And so, after prayer by the Moderatour, and singing the 23 Psalme, and saying the blessing, the Assemblie depairted, joyfullie and glad for all the wonders that God had done for this Church and Land.
FINIS.
THE
GENERAL ASSEMBLY,
AT ABERDEEN, 1640.
After perusing the Reports which we have given of the proceedings in the Assemblies of 1638 and 1639, and the several relative documents therewith connected, our readers, we are convinced, will agree with us, that the mere Acts, as they are technically termed, of these and similar Assemblies, convey but a faint and feeble impression of the real character of those Conventions. They are but the dry bones, as it were, of our Ecclesiastical Constitutions. It is in the circumstances attendant on their enactment; the causes in which they originated; the muniments of the period, (sometimes public and frequently long concealed); the reasonings of the antagonist parties, and incidental outbreaks of individual feeling; and, more especially, in the dramatic movements of debate in popular assemblages—that we catch the true spirit by which the more formal enactments are re-awakened in the present age, and presented to the eye and the mind of a modern student with all the vividness and force of scenes passing daily around us.

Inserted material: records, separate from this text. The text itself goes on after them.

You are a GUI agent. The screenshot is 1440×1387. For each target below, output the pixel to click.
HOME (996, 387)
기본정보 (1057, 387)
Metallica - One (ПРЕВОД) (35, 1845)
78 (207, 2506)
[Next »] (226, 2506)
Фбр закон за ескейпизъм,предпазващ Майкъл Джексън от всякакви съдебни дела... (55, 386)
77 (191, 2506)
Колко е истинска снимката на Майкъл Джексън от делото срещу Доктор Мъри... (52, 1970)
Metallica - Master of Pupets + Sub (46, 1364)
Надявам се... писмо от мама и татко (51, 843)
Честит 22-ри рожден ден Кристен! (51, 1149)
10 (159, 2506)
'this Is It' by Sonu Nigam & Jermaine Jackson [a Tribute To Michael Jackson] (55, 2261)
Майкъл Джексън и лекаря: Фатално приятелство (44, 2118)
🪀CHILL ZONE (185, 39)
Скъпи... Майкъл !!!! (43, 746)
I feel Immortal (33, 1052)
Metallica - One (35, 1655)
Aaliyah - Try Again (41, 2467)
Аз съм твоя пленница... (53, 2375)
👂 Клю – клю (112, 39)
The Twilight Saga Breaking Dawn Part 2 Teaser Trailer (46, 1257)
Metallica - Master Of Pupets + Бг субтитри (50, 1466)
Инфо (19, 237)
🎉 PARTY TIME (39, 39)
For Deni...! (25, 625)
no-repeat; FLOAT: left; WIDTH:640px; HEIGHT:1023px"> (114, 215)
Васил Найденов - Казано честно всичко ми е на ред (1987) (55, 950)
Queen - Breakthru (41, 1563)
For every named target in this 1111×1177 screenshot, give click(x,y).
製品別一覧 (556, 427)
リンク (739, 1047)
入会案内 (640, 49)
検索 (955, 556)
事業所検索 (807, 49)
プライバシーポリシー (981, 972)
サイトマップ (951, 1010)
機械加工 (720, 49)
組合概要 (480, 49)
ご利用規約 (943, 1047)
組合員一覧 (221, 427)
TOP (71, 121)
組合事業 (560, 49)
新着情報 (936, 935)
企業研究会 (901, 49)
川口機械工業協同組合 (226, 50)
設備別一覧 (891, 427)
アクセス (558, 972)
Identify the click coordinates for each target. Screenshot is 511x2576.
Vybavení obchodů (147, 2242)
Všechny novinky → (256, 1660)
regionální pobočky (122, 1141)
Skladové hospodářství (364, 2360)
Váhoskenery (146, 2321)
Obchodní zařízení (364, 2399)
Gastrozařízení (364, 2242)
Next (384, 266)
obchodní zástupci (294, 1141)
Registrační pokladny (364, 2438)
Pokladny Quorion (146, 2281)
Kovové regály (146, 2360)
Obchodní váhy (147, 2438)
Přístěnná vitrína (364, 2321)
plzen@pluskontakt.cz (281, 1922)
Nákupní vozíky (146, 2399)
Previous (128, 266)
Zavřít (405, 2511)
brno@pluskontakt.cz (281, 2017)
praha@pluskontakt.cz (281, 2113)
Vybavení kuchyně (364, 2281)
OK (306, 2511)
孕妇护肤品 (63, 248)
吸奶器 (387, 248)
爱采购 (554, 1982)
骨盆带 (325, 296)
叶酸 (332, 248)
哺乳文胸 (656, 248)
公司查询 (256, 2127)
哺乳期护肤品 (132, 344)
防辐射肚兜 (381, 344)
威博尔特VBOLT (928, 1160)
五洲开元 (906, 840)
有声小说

We have now reached the Acts of the Assembly 1640; but, ere we proceed to that very limited portion of our undertaking, we must be permitted to take a review of the more prominent features of the Assembly in 1639, and of the events which intervened betwixt that and the subsequent meeting in 1640.
It will be recollected that, by the Treaty of 18th June 1639, it was stipulated that all matters ecclesiastical were agreed to be settled in a General Assembly, and matters civil in the Parliament and inferior judicatories established by law. Unhappily for the King and the Covenanters, this vague and general basis was soon found to be too narrow to bear the superstructure which each party intended to rear on it; and ere the parties had retired to their several homes, the seeds of future collision were sown. No dear and precise line of distinction was drawn in the treaty, betwixt what was to be deemed ecclesiastical and what civil; and in his warrant for the proclamation by which the Assembly and Parliament of 1639 were indicted, the King, on the 29th of June, directed that all “Archbishops, Bishops, and Commissioners of Kirks,” among others, entitled to place and voice therein, should attend, as Members of the Assembly, on the 12th of August following.
This, in the estimation of the Covenanters, was tantamount to a departure from the spirit of the treaty, in which nothing was said in plain terms as to the constituent Members of that Assembly. The Covenanters could not, as the King well knew, recognise Archbishops and Bishops as legitimate Members of a General Assembly of the Kirk of Scotland—the intrusion of them into the Church being all along stated as their chief and leading grievance, for the removal of which, and the oppressions thence resulting, they had taken up arms. Of this the King and his Counsellors were fully aware—and therefore his proclamation was truly the signal for a renewal of the agitations which had ostensibly been quelled. It was literally keeping his word of promise to the ear, but breaking it to the hopes of his Scottish subjects; and, accordingly, no sooner was the proclamation issued, than it was followed by the usual flood of protestations and manifestoes on all hands. No doubt Episcopacy was still the unrepealed law of Scotland, and the parties, by mutual consent, had agreed to wave all discussion as to the Assembly of 1638; yet, if the King honestly intended to leave Church matters proper, to the decision of a new General Assembly, to be afterwards considered and ratified in Parliament, he was bound to have informed the Covenanters explicitly, that the Assembly of 1639 was not to consist (as they necessarily understood) of Members chosen on the old Presbyterian platform, but of Prelates and Statesmen sent thither by virtue solely of the Royal prerogative, and who were not, in any intelligible sense, the representatives of the Scottish Church. In short, (as is proved by his correspondence with the fugitive Prelates, and other evidence,) his entering into the treaty of 18th June was a mere juggle, and his promise of a Free General Assembly a palpable fraud—his settled purpose being unquestionably to restore Prelacy whenever he could, and to render the deliberations of the promised Assembly altogether nugatory, with reference to the objects for which it was sought and agreed to.
Although the latent proofs of Charles’s duplicity were not known to the Covenanters, they found in the proclamation and other circumstances, sufficient reason for distrust; and their past experience, both of the King and his advisers, was sufficient to rouse their suspicions. Their vigilance and preparations continued unrelaxed; and so formidable was the tone of public feeling in Scotland, during the brief space which elapsed betwixt the date of the treaty and the meeting of the Assembly, that the King found it necessary to adopt a temporizing and most insidious policy. Traquair, a man of talent and consummate address, armed with the King’s secret instructions, came down to Scotland as Commissioner, and the Assembly met on the 12th of August.